ひょっとこの仮面は、僕の返事も待たずに言った。


「『このまま何も出来ず死んでいくのが怖い。このままのうのうと生き延びて、いつかこんな日があったことを忘れてしまうのが怖い』って言ったんだよ。ウケるだろ。自分が死ぬことなんて一つも考えちゃいねぇ。この俺に面白れぇ餓鬼だと思わせたのは、後にも先にもアイツだけだ。だから俺は、アイツにチャンスをくれてやろうと思ったんだ」


 ひょうきん丸に拾われたメイデンは、その後十字軍の施設で大規模な肉体改造手術を受けた。……そうしなければ生き延びれないほど、重傷を負っていたらしい。


 そして手術を終えた彼女は、大きな力を手に入れた。

 化物狩りのための兵器として、生まれ変わったのだ。

 アイアン・メイデンという名前は、その時ひょうきん丸が与えたらしい。


「アイツが強い理由、なんとなく分かったろ? お前が何をどうしようと、アイツは揺るがねぇんだよ。鉄の名前は伊達じゃねぇ。そういう風にできている」


 悔しいが、その通りだった。

 僕は、ひょうきん丸に何も言い返すことができなかった。



 あの後、メイデンは自らの足で治療室に向かっていた。


「……次に会う時が、貴方様の最期の日です」


 そんな台詞を言い残し、メイデンはボロボロの体を引きずりながら、曲がり角の向こうに消えた。


 きっと、彼女とはまた相対するだろう。

 その時――僕は一体、どんな風に彼女と戦えばいいのだろう?

 どんなに考えたところで、今の僕に答えは出なかった。



「さて、と」


 執務室の前まで辿りつくと、ひょうきん丸は振り返って僕を見た。


「心の準備はいいか? 地上最強」


 淡々とした物言いに、いくらかの喜色が浮かんでいる。

 

 ひょうきん丸が再び僕の前に姿を現したということは――検査の結果が出たということだ。

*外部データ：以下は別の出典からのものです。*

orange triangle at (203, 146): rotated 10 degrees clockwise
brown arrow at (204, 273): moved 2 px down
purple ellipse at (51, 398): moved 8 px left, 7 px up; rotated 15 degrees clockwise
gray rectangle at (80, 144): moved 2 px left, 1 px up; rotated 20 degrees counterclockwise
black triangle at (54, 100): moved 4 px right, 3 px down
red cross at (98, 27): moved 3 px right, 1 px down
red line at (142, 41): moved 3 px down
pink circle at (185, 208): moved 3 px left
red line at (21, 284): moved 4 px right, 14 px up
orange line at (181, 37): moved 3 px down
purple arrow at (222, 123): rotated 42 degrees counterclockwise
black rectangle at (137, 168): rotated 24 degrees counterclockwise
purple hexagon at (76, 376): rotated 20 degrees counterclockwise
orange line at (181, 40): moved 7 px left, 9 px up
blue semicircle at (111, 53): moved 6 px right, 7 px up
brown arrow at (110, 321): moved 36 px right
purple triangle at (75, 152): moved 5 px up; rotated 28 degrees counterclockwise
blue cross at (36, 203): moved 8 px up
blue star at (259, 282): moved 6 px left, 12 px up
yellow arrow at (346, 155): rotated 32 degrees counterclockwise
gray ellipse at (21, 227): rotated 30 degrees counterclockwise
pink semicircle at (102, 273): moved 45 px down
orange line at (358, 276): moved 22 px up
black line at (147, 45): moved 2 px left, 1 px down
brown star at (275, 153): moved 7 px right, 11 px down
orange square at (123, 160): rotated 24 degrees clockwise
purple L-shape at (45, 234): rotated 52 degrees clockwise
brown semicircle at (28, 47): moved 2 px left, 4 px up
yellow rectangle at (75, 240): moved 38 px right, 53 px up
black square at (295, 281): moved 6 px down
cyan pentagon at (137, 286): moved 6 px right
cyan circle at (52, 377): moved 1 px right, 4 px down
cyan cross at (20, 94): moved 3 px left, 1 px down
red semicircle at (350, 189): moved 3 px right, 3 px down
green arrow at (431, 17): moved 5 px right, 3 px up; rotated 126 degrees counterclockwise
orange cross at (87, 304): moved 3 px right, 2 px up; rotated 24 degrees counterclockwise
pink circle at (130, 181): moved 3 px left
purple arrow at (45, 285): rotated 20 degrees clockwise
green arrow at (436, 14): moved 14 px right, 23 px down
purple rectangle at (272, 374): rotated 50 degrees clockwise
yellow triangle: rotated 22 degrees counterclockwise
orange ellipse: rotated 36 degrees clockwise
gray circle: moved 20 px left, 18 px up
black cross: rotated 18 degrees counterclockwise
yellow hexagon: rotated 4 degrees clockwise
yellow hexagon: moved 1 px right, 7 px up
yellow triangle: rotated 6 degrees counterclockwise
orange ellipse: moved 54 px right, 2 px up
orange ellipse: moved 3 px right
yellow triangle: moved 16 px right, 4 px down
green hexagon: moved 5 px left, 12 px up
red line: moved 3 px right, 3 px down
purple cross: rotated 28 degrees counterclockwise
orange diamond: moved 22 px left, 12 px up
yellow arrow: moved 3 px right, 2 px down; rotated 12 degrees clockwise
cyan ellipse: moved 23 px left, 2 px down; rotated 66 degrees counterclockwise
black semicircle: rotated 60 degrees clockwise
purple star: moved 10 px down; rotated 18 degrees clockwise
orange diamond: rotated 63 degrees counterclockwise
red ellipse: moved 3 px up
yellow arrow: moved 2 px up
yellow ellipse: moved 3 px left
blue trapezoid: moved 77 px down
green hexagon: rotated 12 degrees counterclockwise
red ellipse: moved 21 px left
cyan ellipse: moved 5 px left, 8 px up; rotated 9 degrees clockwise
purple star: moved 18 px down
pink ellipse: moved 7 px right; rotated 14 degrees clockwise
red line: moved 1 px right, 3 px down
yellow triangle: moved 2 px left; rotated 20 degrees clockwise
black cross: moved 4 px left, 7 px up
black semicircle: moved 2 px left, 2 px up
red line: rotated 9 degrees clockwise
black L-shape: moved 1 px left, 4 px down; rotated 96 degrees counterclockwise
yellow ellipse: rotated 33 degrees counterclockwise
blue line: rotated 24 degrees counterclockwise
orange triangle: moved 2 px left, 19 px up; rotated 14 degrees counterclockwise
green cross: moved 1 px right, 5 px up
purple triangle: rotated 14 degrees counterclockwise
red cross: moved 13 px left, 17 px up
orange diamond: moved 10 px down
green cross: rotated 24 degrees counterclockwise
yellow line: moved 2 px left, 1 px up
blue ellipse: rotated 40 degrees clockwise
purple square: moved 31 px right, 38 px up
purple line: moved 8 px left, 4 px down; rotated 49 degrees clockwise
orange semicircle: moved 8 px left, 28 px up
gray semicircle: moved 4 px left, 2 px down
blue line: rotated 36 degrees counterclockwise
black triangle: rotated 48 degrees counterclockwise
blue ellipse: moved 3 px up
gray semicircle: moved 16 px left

 ようやく、長い間謎だった僕の正体が解き明かされる。


 二つに一つ。

 化物であれば殺される。人であれば、彼らの仲間に入れられる。

 

 どんな答えが出るにせよ、僕は選択を強いられるだろう。


 何を選んだって、苦しい道が待っているのだろう。

 どの道を進んでも、血に塗れた宿命に出会うのだろう。


 ならばもっと――強い意思を持たなければ。

 鉄よりも更に強い、鋼のような意思で。


 あの副隊長がまざまざと見せつけた、強さのように。

 自分自身の運命を切り開く、そんな気概に溢れた、電撃のように眩しい強さを。


 それほどの気持ちがなければ、「救いのある物語」になど辿りつけない。

 いつまでも、中途半端ではいられない。


 優しさだけでは、大切なものを護れない。

 時には残酷であることも――必要だ。


「あなた」

 

 と、燈火が優しく呟いた。


「私も一緒ですからね」


 そう言って、彼女は僕の掌に、自分の掌を重ねた。

 温もりが伝わるのは現実のものか、幻のものか。


「さて――そろそろ始めるか」


 ひょうきん丸は扉を開き、僕たちに手招きした。


「種明かしのパートだ。準備はいいか?」


 


 この先に待ち構えるのが何だろうと、僕のするべきことは変わらない。

 一番守りたいのが何なのか、忘れてはならない。

 例え蛇が出ようと、鬼がでようと――

 メイデンのような真っ直ぐな強さを、忘れてはならない。

 


 そんな覚悟と決意を胸に、僕は執務室に足を踏み入れた。